Working data:
[Start of Attachment]
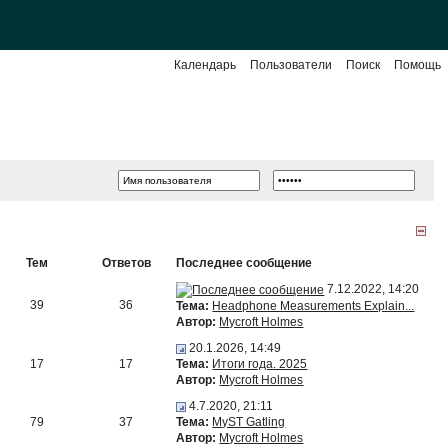
Календарь
Пользователи
Поиск
Помощь
Тем
Ответов
Последнее сообщение
7.12.2022, 14:20
39
36
Тема:
Headphone Measurements Explain...
Автор:
Mycroft Holmes
20.1.2026, 14:49
17
17
Тема:
Итоги года. 2025
Автор:
Mycroft Holmes
4.7.2020, 21:11
79
37
Тема:
MyST Gatling
Автор:
Mycroft Holmes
[End of Attachment]
Work to be completed:
Each line above must be set down exactly, though no picture should be carried over.

Solution:
Календарь
Пользователи
Поиск
Помощь
Тем
Ответов
Последнее сообщение
7.12.2022, 14:20
39
36
Тема:
Headphone Measurements Explain...
Автор:
Mycroft Holmes
20.1.2026, 14:49
17
17
Тема:
Итоги года. 2025
Автор:
Mycroft Holmes
4.7.2020, 21:11
79
37
Тема:
MyST Gatling
Автор:
Mycroft Holmes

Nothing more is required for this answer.